Extracted entries:
+---+

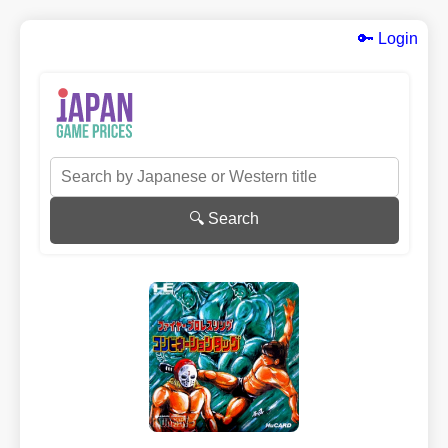
🔑 Login
🔍 Search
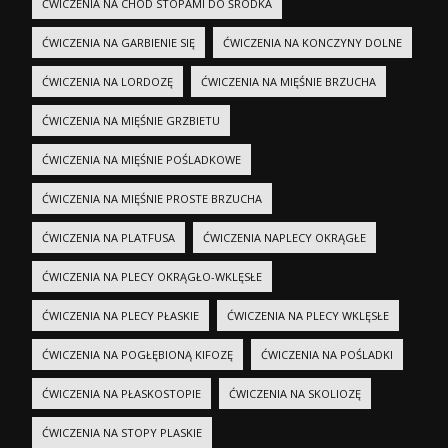
ĆWICZENIA NA CHÓD STOPAMI DO ŚRODKA
ĆWICZENIA NA GARBIENIE SIĘ
ĆWICZENIA NA KONCZYNY DOLNE
ĆWICZENIA NA LORDOZĘ
ĆWICZENIA NA MIĘŚNIE BRZUCHA
ĆWICZENIA NA MIĘŚNIE GRZBIETU
ĆWICZENIA NA MIĘŚNIE POŚLADKOWE
ĆWICZENIA NA MIĘŚNIE PROSTE BRZUCHA
ĆWICZENIA NA PLATFUSA
ĆWICZENIA NAPLECY OKRĄGŁE
ĆWICZENIA NA PLECY OKRĄGŁO-WKLĘSŁE
ĆWICZENIA NA PLECY PŁASKIE
ĆWICZENIA NA PLECY WKLĘSŁE
ĆWICZENIA NA POGŁĘBIONĄ KIFOZĘ
ĆWICZENIA NA POŚLADKI
ĆWICZENIA NA PŁASKOSTOPIE
ĆWICZENIA NA SKOLIOZĘ
ĆWICZENIA NA STOPY PLASKIE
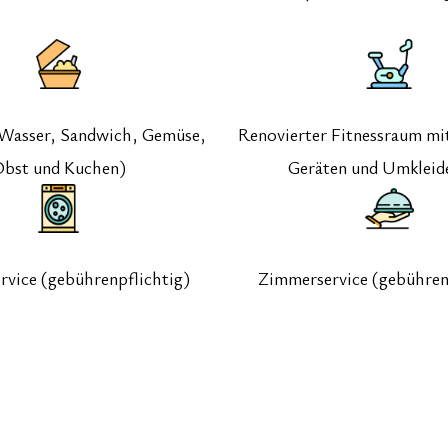
Wasser, Sandwich, Gemüse,
Renovierter Fitnessraum mi
bst und Kuchen)
Geräten und Umklei
vice (gebührenpflichtig)
Zimmerservice (gebühren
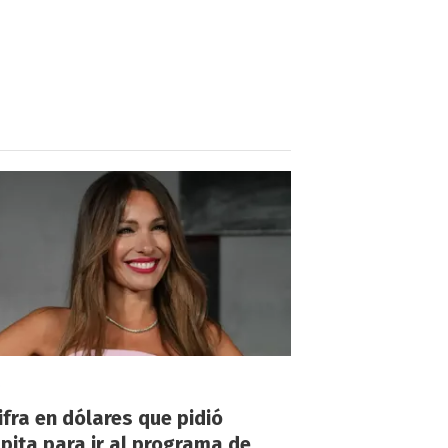
!
ifra en dólares que pidió
ita para ir al programa de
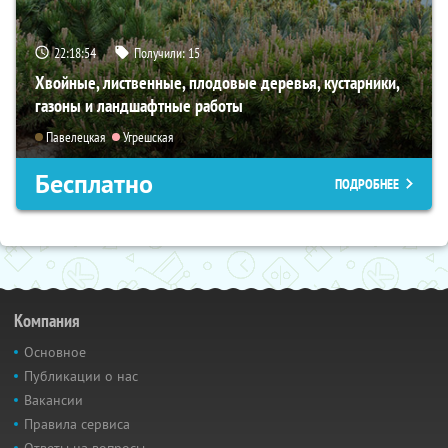
22:18:53
Получили:
15
Хвойные, лиственные, плодовые деревья, кустарники,
газоны и ландшафтные работы
Павелецкая
Угрешская
Бесплатно
ПОДРОБНЕЕ
Компания
Основное
Публикации о нас
Вакансии
Правила сервиса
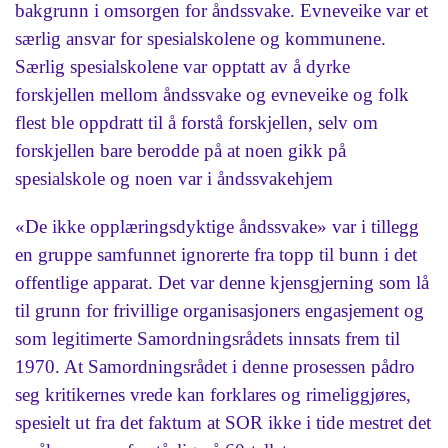
bakgrunn i omsorgen for åndssvake. Evneveike var et
særlig ansvar for spesialskolene og kommunene.
Særlig spesialskolene var opptatt av å dyrke
forskjellen mellom åndssvake og evneveike og folk
flest ble oppdratt til å forstå forskjellen, selv om
forskjellen bare berodde på at noen gikk på
spesialskole og noen var i åndssvakehjem
«De ikke opplæringsdyktige åndssvake» var i tillegg
en gruppe samfunnet ignorerte fra topp til bunn i det
offentlige apparat. Det var denne kjensgjerning som lå
til grunn for frivillige organisasjoners engasjement og
som legitimerte Samordningsrådets innsats frem til
1970. At Samordningsrådet i denne prosessen pådro
seg kritikernes vrede kan forklares og rimeliggjøres,
spesielt ut fra det faktum at SOR ikke i tide mestret det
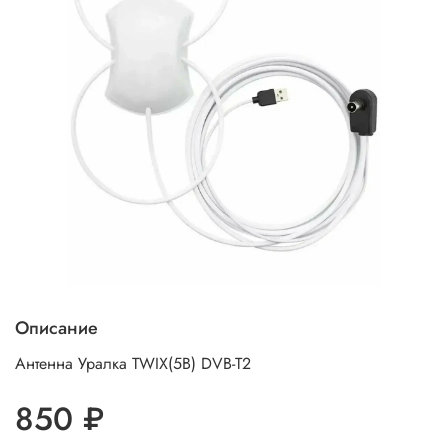
Описание
Антенна Уралка TWIX(5В) DVB-T2
850 ₽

+---+

Try it: Copy the lines exactly as they appear from the opening of the entries above through the line with "ĆWICZENIA NA MIĘŚNIE PROSTE BRZUCHA", excluding all pictures.

Expected answer:
🔑 Login
🔍 Search
ĆWICZENIA NA CHÓD STOPAMI DO ŚRODKA
ĆWICZENIA NA GARBIENIE SIĘ
ĆWICZENIA NA KONCZYNY DOLNE
ĆWICZENIA NA LORDOZĘ
ĆWICZENIA NA MIĘŚNIE BRZUCHA
ĆWICZENIA NA MIĘŚNIE GRZBIETU
ĆWICZENIA NA MIĘŚNIE POŚLADKOWE
ĆWICZENIA NA MIĘŚNIE PROSTE BRZUCHA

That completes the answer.